Mechanical Keyboards

Your First Mechanical Keyboard: A No-Nonsense Guide to Getting Started Without Wasting Money

Marco Lindqvist·10 May 2026·12 min read

The mechanical keyboard hobby has a well-earned reputation for consuming money. Spend fifteen minutes reading any forum about it and you'll encounter $200 keyboards described as "entry-level," cables that cost more than some people's entire workstations, and a vocabulary — switches, stabilisers, gasket mount, WKL layout — that makes it sound like you need an engineering degree before you're allowed to type on something nice.

You don't. Most of what makes a mechanical keyboard genuinely good is achievable on a modest budget, and most of what the hobby spends its time discussing is either personal preference or diminishing returns beyond a certain point. This guide is an attempt to give you what you actually need to make a good first decision without getting pulled into a hobby rabbit hole before you've even typed on a switch.

// The single most important variable in a mechanical keyboard is the switch. Everything else is preference optimisation around that core choice.

Why Mechanical at All?

The case for mechanical keyboards over membrane keyboards (the kind that come with most computers) has two main components. First, actuation feel: mechanical switches have a defined, consistent actuation point, which means every keystroke feels the same every time, and you can learn to type more accurately and with less effort once your fingers are trained to the actuation. Second, longevity: quality mechanical switches are rated for 50–100 million keystrokes, compared to 5–10 million for typical membrane keyboards. A good mechanical keyboard genuinely lasts years.

The third reason people give — sound — is real but variable. Some mechanical switches are satisfying to type on. Some are loud enough to be banned from offices and meetings. Others are quieter than membrane keyboards. The sound is a consequence of the switch type you choose, not an inherent property of mechanical keyboards in general.
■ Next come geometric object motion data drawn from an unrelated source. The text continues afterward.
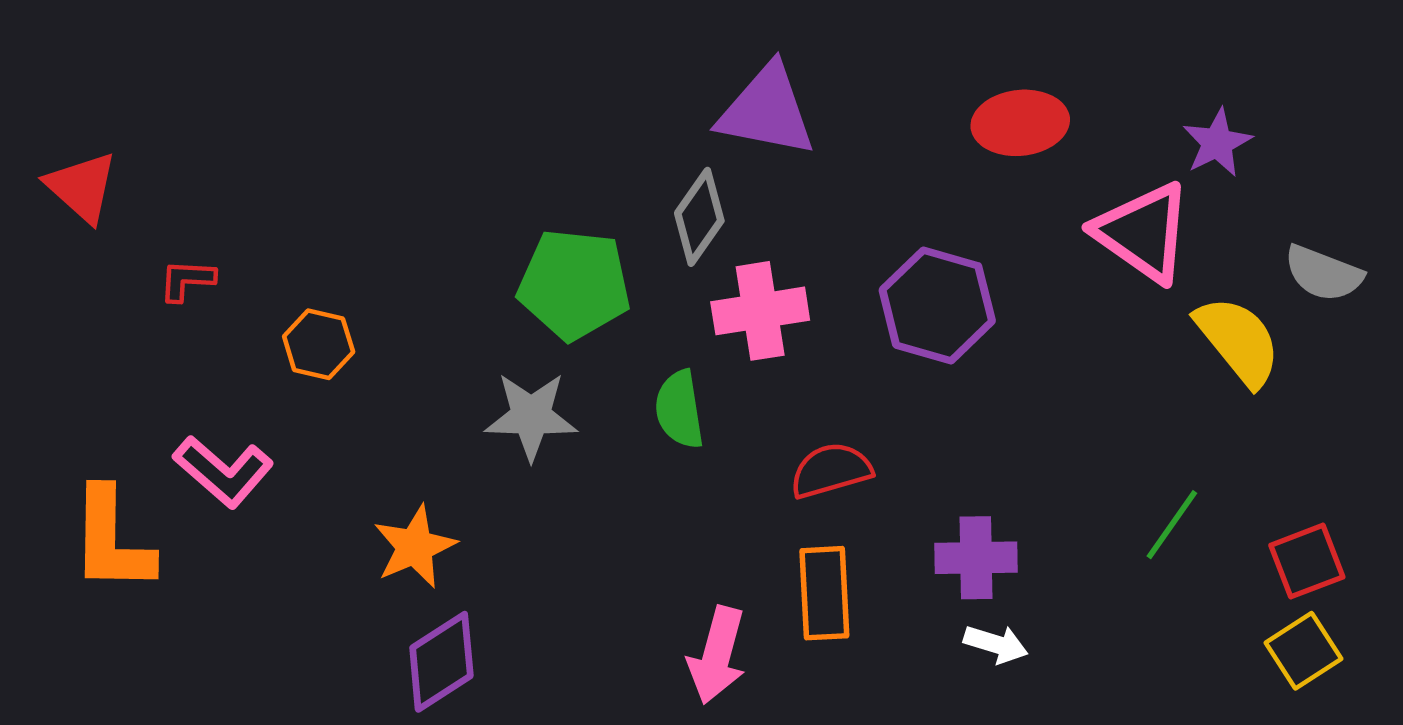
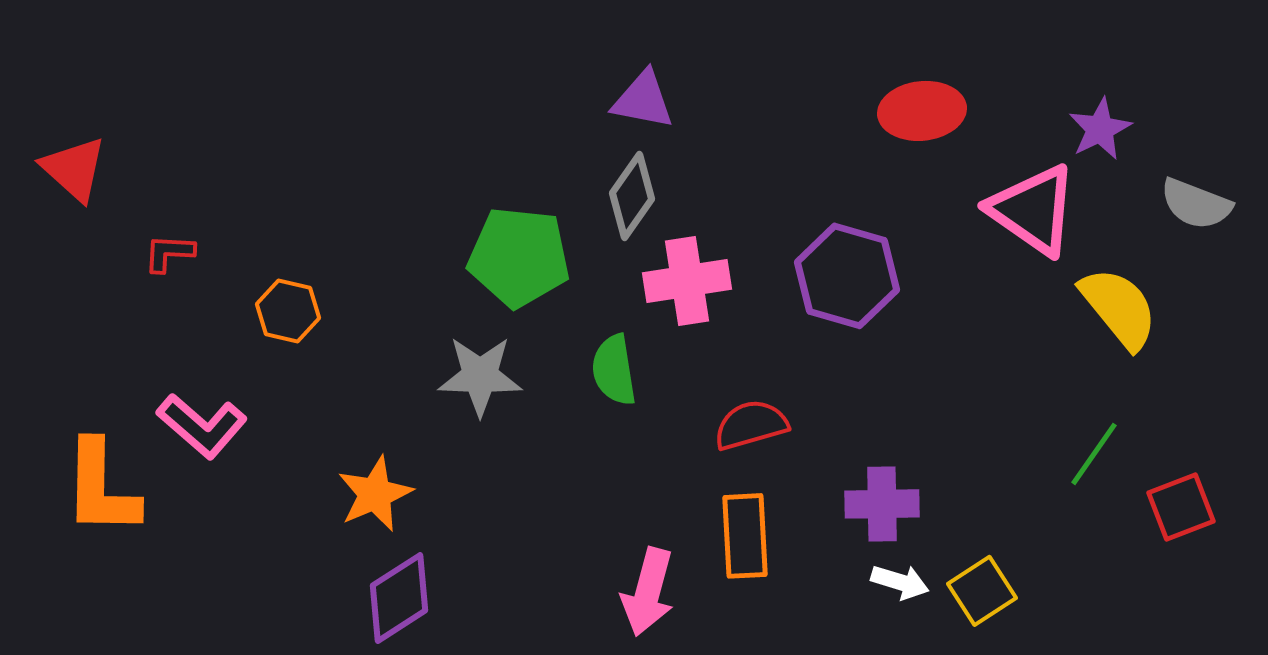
purple triangle: (767, 111) -> (643, 100), moved, size x0.7
gray semicircle: (1323, 273) -> (1196, 204), moved
green line: (1172, 525) -> (1094, 454), moved
yellow square: (1304, 651) -> (982, 591), moved

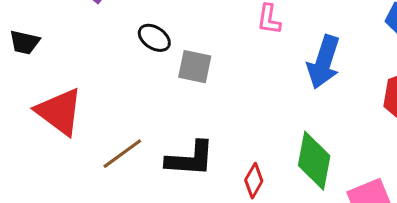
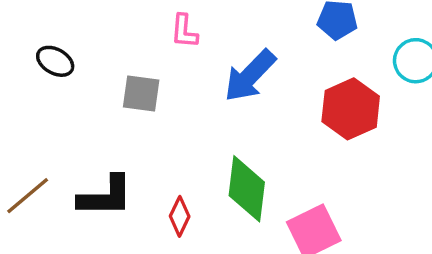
blue arrow: (324, 62) -> (250, 76), turned 30
gray square: (195, 67) -> (141, 93), moved

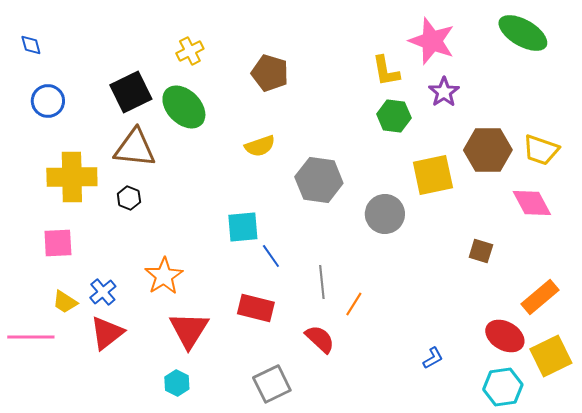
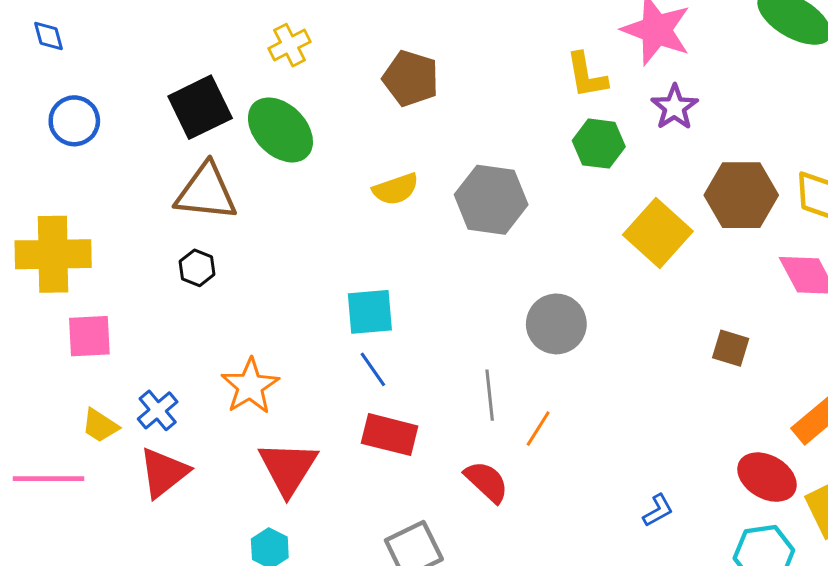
yellow square: (433, 175) -> (658, 233), turned -36
yellow cross: (72, 177) -> (53, 254), moved
gray hexagon: (319, 180) -> (491, 200), moved
gray circle: (385, 214) -> (556, 324), moved
blue line: (271, 256) -> (373, 369), moved

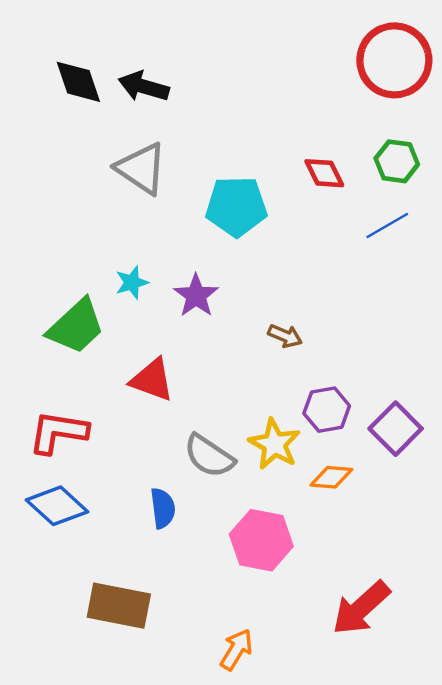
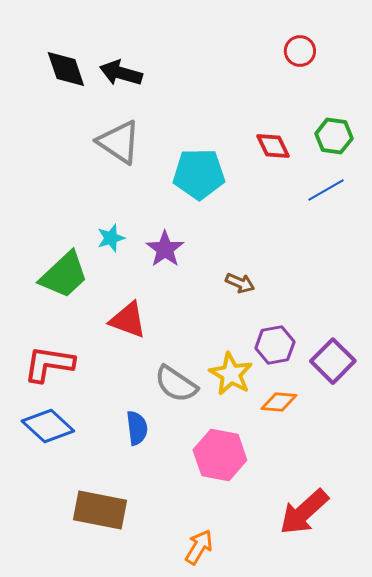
red circle: (394, 60) -> (300, 51), moved, size x0.5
Switches: The Only Decision That Really Matters First

Mechanical switches come in three fundamental types, and understanding the difference determines everything about how the keyboard feels and sounds:

TypeFeelSoundBest For
Linear (e.g. Cherry Red)Smooth, no bumpQuiet to moderateGaming, fast typists
Tactile (e.g. Cherry Brown)Bump at actuation pointModerateOffice, everyday typing
Clicky (e.g. Cherry Blue)Bump + clickLoudHome use, those who like feedback

Cherry switches are the industry benchmark, but there are dozens of alternatives from manufacturers like Gateron and Kailh that are widely considered equal or better at lower prices. For a first keyboard, any reputable Cherry or Gateron linear or tactile switch is a fine choice. Avoid clicky switches unless you have a private office and no video calls.

Before You Buy

If possible, try a switch tester — a small board with one of each switch type — before committing to a keyboard. Many office supply and electronics shops stock them. The difference between switch types is easier to feel than to describe, and £10 on a tester can save you from buying the wrong thing.

Form Factor: How Much Keyboard Do You Need?

Mechanical keyboards come in multiple sizes, described by the percentage of a full 104-key layout they retain:

For a first keyboard, TKL or 75% is the pragmatic recommendation. Small enough to improve desk ergonomics versus a full-size keyboard, large enough that you don't have to relearn where everything is.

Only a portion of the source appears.